Former head of fashion house Dior given a suspended sentence and fined $8,400 by Paris court for racist outbursts.

john galliano

A French court has convicted fashion designer John Galliano of anti-Semitic behaviour and handed him a suspended sentence over his series of drunken outbursts in a Paris bar.

The court in the French capital handed out a $8,400 suspended fine for two incidents, in February this year and October 2010.

The decision means the fine goes on Galliano’s criminal record but that he does not have to pay it.

He was, however, ordered to pay $23,200 in court fees for the complainants, three individuals and five anti-racism associations, plus a symbolic $1.40 (one euro) in damages to each one.

The court explained its relatively lenient decision with Galliano’s lack of criminal convictions, his previous regard for respect and tolerance and the treatment for drug and alcohol addiction he has sought since his arrest.

Galliano, who was sacked from his role as head of fashion house Dior over the affair, has rarely been seen in public since his appearance before a Paris courthouse last June, where he spoke in a tiny voice about his triple addiction to alcohol, sleeping pills and tranquilisers.

“Despite the triple addiction from which he was suffering, he was lucid enough to be conscious of his acts,” Anne-Marie Sauteraud, the tribunal president, said, in reading out the court’s decision on Thursday.

She said Galliano had told the court he would have wanted to be present for the verdict, but did not attend to avoid another confrontation with the press.

The damage to Galliano’s status and image as a global fashion icon was enough to appease Geraldine Bloch, one plaintiff in the case, her lawyer Yves Beddouk told the Reuters news agency.

“She saw a man who was destroyed physically, a sick man,” Beddouk said.

“For her and for me, this is already in the past, he has already been stripped of his status as an icon and that is the real punishment.”

Icon’s fall

After 15 critically acclaimed and commercially successful years at Dior, the flamboyant Briton’s brilliant career flamed out after a couple alleged he accosted them while they were having a drink at Paris’ chic La Perle cafe on February 24.

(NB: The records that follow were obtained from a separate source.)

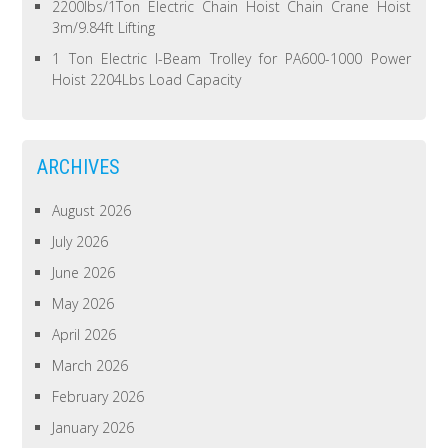
2200lbs/1Ton Electric Chain Hoist Chain Crane Hoist
3m/9.84ft Lifting
1 Ton Electric I-Beam Trolley for PA600-1000 Power
Hoist 2204Lbs Load Capacity
ARCHIVES
August 2026
July 2026
June 2026
May 2026
April 2026
March 2026
February 2026
January 2026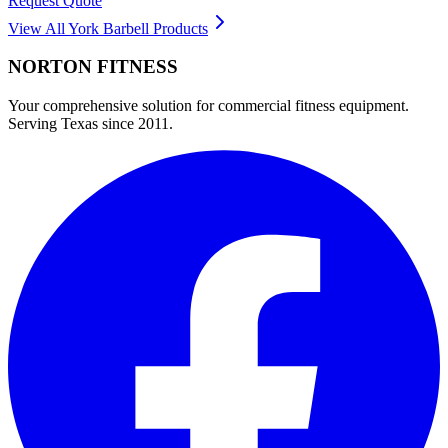
Request Quote
View All
York Barbell
Products
NORTON
FITNESS
Your comprehensive solution for commercial fitness equipment.
Serving Texas since 2011.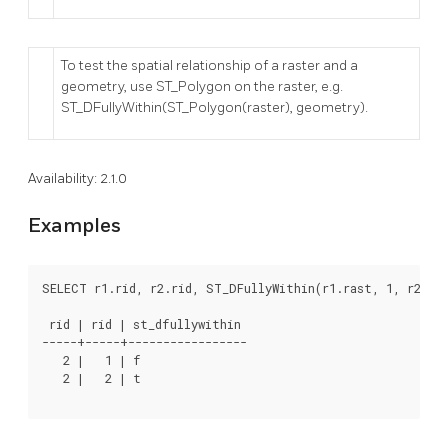
To test the spatial relationship of a raster and a
geometry, use ST_Polygon on the raster, e.g.
ST_DFullyWithin(ST_Polygon(raster), geometry).
Availability: 2.1.0
Examples
SELECT r1.rid, r2.rid, ST_DFullyWithin(r1.rast, 1, r2.ra
 rid | rid | st_dfullywithin

-----+-----+-----------------

   2 |   1 | f

   2 |   2 | t
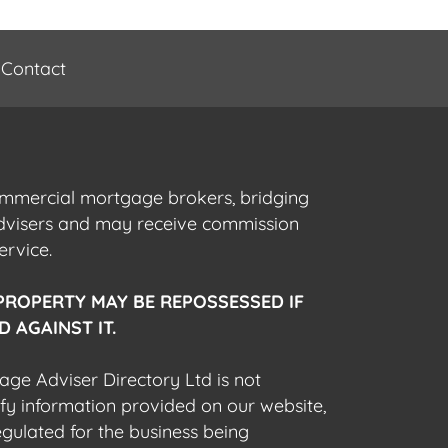
Contact
commercial mortgage brokers, bridging
advisers and may receive commission
ervice.
PROPERTY MAY BE REPOSSESSED IF
 AGAINST IT.
gage Adviser Directory Ltd is not
fy information provided on our website,
egulated for the business being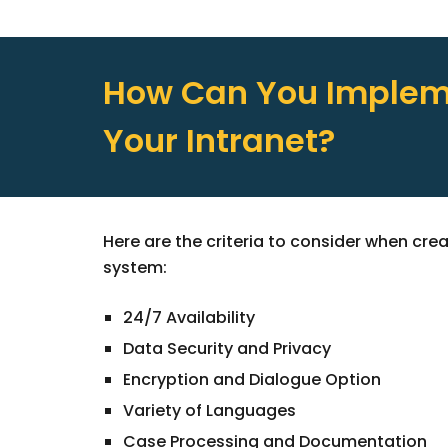
How Can You Impleme
Your Intranet?
Here are the criteria to consider when cre
system:
24/7 Availability
Data Security and Privacy
Encryption and Dialogue Option
Variety of Languages
Case Processing and Documentation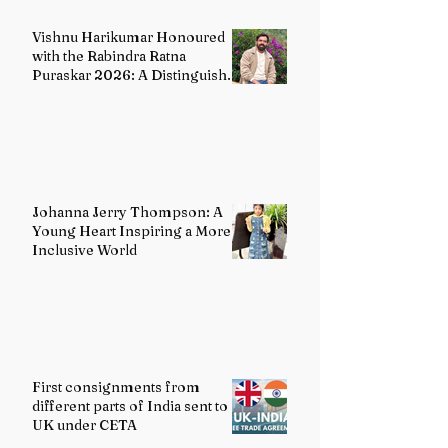
Vishnu Harikumar Honoured
with the Rabindra Ratna
Puraskar 2026: A Distinguished
Voice in Contemporary Indian
Literature
Johanna Jerry Thompson: A
Young Heart Inspiring a More
Inclusive World
First consignments from
different parts of India sent to
UK under CETA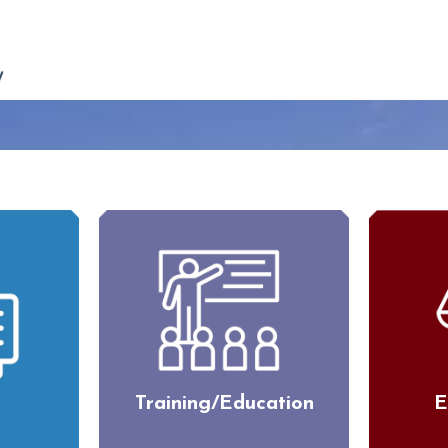
Training/Education
E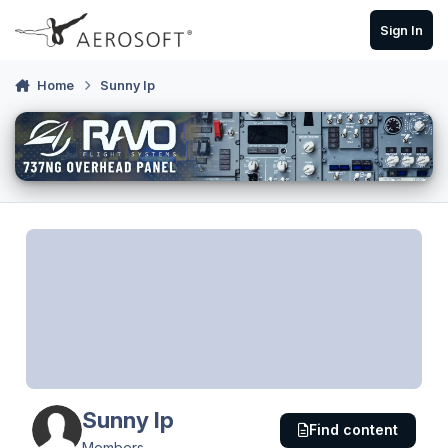
Skip to content
Sign In
Home
Sunny Ip
Sunny Ip
Find content
Members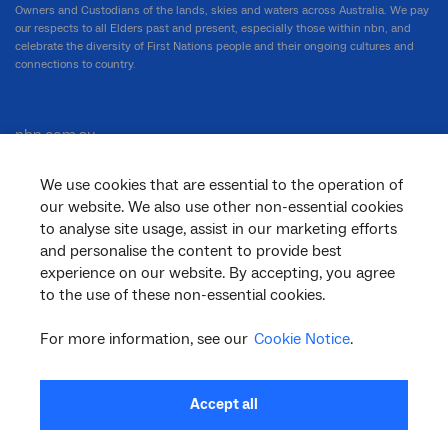
Owners and Custodians of the lands, skies and waters across Australia. We pay
our respects to all Elders past and present, especially those within nbn, and
celebrate the diversity of First Nations people and their ongoing cultures and
connections to country.
nbn.com.au
We use cookies that are essential to the operation of
our website. We also use other non-essential cookies
Corporate
to analyse site usage, assist in our marketing efforts
and personalise the content to provide best
experience on our website. By accepting, you agree
to the use of these non-essential cookies.
General
For more information, see our
Cookie Notice
.
Support
Accept all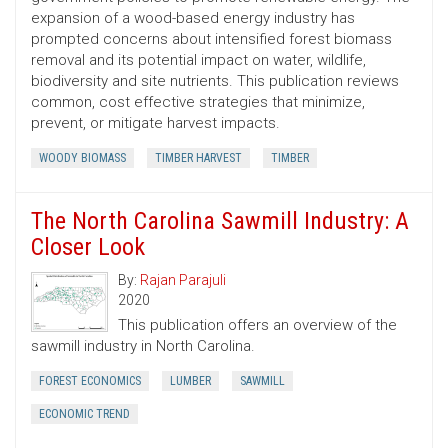
expansion of a wood-based energy industry has
prompted concerns about intensified forest biomass
removal and its potential impact on water, wildlife,
biodiversity and site nutrients. This publication reviews
common, cost ­effective strategies that minimize,
prevent, or mitigate harvest impacts.
WOODY BIOMASS
TIMBER HARVEST
TIMBER
The North Carolina Sawmill Industry: A
Closer Look
By:
Rajan Parajuli
2020
This publication offers an overview of the
sawmill industry in North Carolina.
FOREST ECONOMICS
LUMBER
SAWMILL
ECONOMIC TREND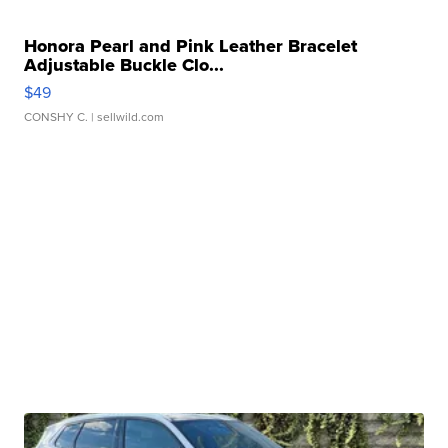
Honora Pearl and Pink Leather Bracelet
Adjustable Buckle Clo...
$49
CONSHY C.
| sellwild.com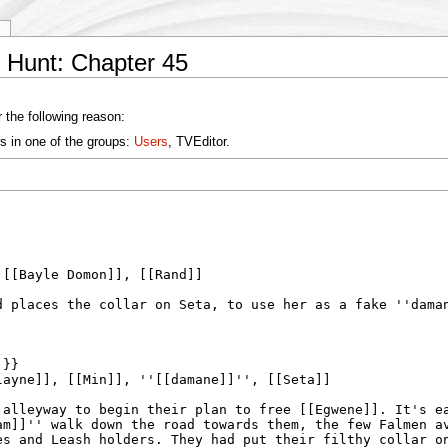
y
 Hunt: Chapter 45
 the following reason:
s in one of the groups:
Users
, TVEditor.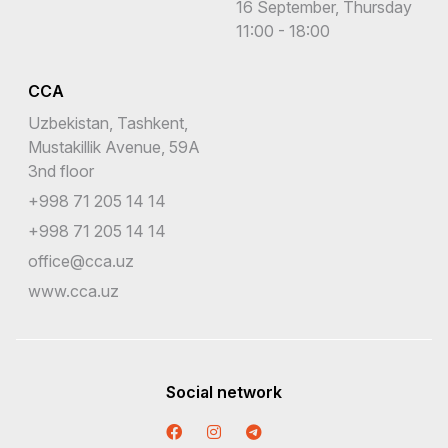
16 September, Thursday
11:00 - 18:00
CCA
Uzbekistan, Tashkent,
Mustakillik Avenue, 59A
3nd floor
+998 71 205 14 14
+998 71 205 14 14
office@cca.uz
www.cca.uz
Social network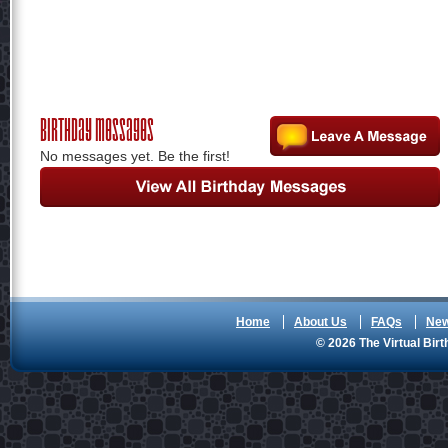
Birthday Messages
No messages yet. Be the first!
Home
About Us
FAQs
Ne
© 2026 The Virtual Birt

Another woman soon came forward with similar claims about a separate incident in the same cafe.

Days later, the British tabloid the Sun posted a video showing a visibly drunk Galliano insulting a fellow cafe client, slurring: “I love Hitler.”

The damage to his reputation as a leading figure in the world of high fashion has been brutal, with peers such as Chanel designer Karl Lagerfeld and US actress Natalie Portman condemning his behaviour in public.

It has cost him his job as top designer of Dior and his stake in a franchise named after him.

Galliano is reported to have been through two rehabilitation programmes in Arizona and Switzerland.

The announcement of Galliano’s successor as head of Dior’s design team is expected to follow shortly after Thursday’s verdict.

Sydney Toledano, chief executive of Dior, a subsidiary of French luxury giant LVMH , had promised to keep the successor’s identity a secret until the trial’s end.